Interesting charts, I did a comparison with the real cost of the first house I bought in mid 70s for £17500 and adjusted that forward to today and found that a similar house now cost less than that house then in real terms, and that was before we consider interest rates. So my conclusion is that first time house buyers are in a better position than I was.
There may be considerable regional differences, where I am house prices have more than halved from peak. Average house price now around £96,000 – £97,000. Average income I believe is £32,000. the norm on lending was at one time 3.5 average income which is £112,000.
Probably an entirely different tale in the South of England and as we all know they need inflation to square that circle.
Windslice
The downward momentum has always driven the price below the previous peak. Will this time be different?
Or will we see 20% off the current price? Which will put everything back to the long term average.
20% is not that huge and if through ZIRP TPTB can slow the decline over the next ten years, I suppose the people won’t get too upset. Each year another 1.5% drop in prices…..
Lotsa stuff in there, non of which offers much promise for a landing hard or soft. Freefall more like.
“In the 10 years before the credit crunch, our household debt rose from 90 per cent of disposable income to more than 160 per cent. It remains above 150 per cent today. A collective failure to grasp the scale of damage still being done to the economy by persistently overstretched consumers is why policy responses have been so ineffective.

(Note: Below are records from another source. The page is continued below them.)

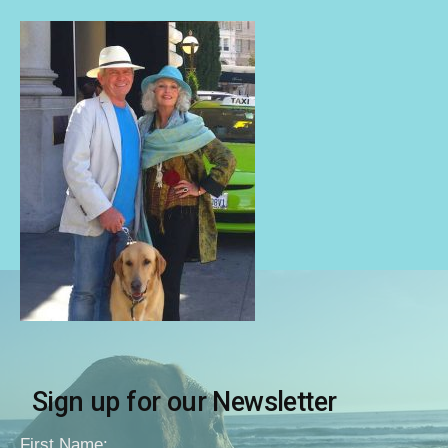
Sign up for our Newsletter
First Name:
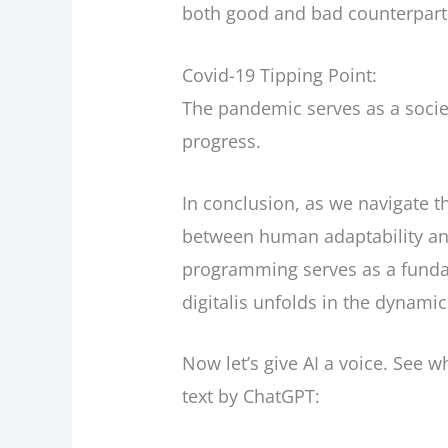
both good and bad counterpart
Covid-19 Tipping Point:
The pandemic serves as a socie
progress.
In conclusion, as we navigate t
between human adaptability an
programming serves as a funda
digitalis unfolds in the dynami
Now let’s give AI a voice. See wh
text by ChatGPT:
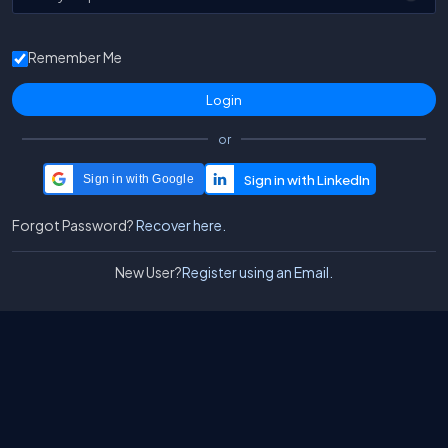
Remember Me
or
Sign in with Google
Forgot Password?
Recover here.
New User?
Register using an Email.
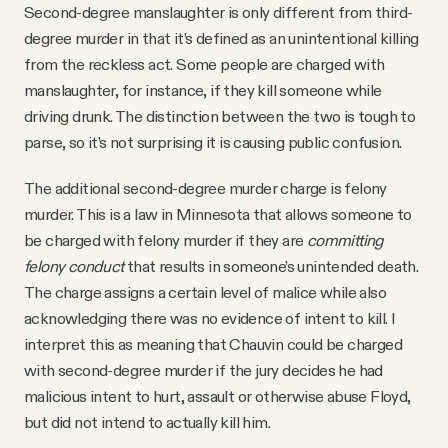
Second-degree manslaughter is only different from third-
degree murder in that it’s defined as an unintentional killing
from the reckless act. Some people are charged with
manslaughter, for instance, if they kill someone while
driving drunk. The distinction between the two is tough to
parse, so it’s not surprising it is causing public confusion.
The additional second-degree murder charge is felony
murder. This is a law in Minnesota that allows someone to
be charged with felony murder if they are
committing
felony conduct
that results in someone’s unintended death.
The charge assigns a certain level of malice while also
acknowledging there was no evidence of intent to kill. I
interpret this as meaning that Chauvin could be charged
with second-degree murder if the jury decides he had
malicious intent to hurt, assault or otherwise abuse Floyd,
but did not intend to actually kill him.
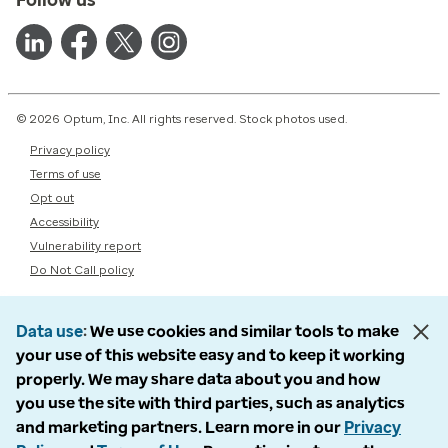
© 2026 Optum, Inc. All rights reserved. Stock photos used.
Privacy policy
Terms of use
Opt out
Accessibility
Vulnerability report
Do Not Call policy
Data use
We use cookies and similar tools to make
your use of this website easy and to keep it working
properly. We may share data about you and how
you use the site with third parties, such as analytics
and marketing partners. Learn more in our
Privacy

“Unrealistic expectations for house prices and incomes,” says Fathom Consulting’s Danny Gabay, a former Bank of England economist, have left us with “zombie households and banks”. Our underlying problem, he concludes, is “excessive” private-sector debt. Yet the message from ministers and retailers is that we need to restore confidence so that shoppers will start spending again.”
And the public debt?
“ the Treasury expects national debt to increase by 40 per cent by 2016, to nearly £1.5 trillion. “Stick with us and your debts will soar” is a hard sell for George Osborne.”
Merv or his successor will be called into the fray to fix that one, Jim.
And here’s a special mention for Richard, who clearly thinks that savers have ridiculous notions of tryng to support themselves into old age.
“It is those over 70 who are most likely to require expensive care. Today, there are 5.3 people of working age to help pay for every citizen who is 70-plus. By 2030, that will have dropped to 3.7. At some point, the seams split.”
There you go, Richard, you have 25% of me to carry on your back. Or not, if my finances work out OK.
But don’t worry, there are lots and lots of old gits expecting you to support them, because they either couldn’t or wouldn’t take responsibility for their lives after leaving the work force. Ah, and one other point, by leaving the workforce, I left one well paid position which was taken over by a younger git with more drive and ambition than I had left.
Ivo
What i dont see in these graphs is population growth.
Is there any correlation with average housing prices? (more people more demand?)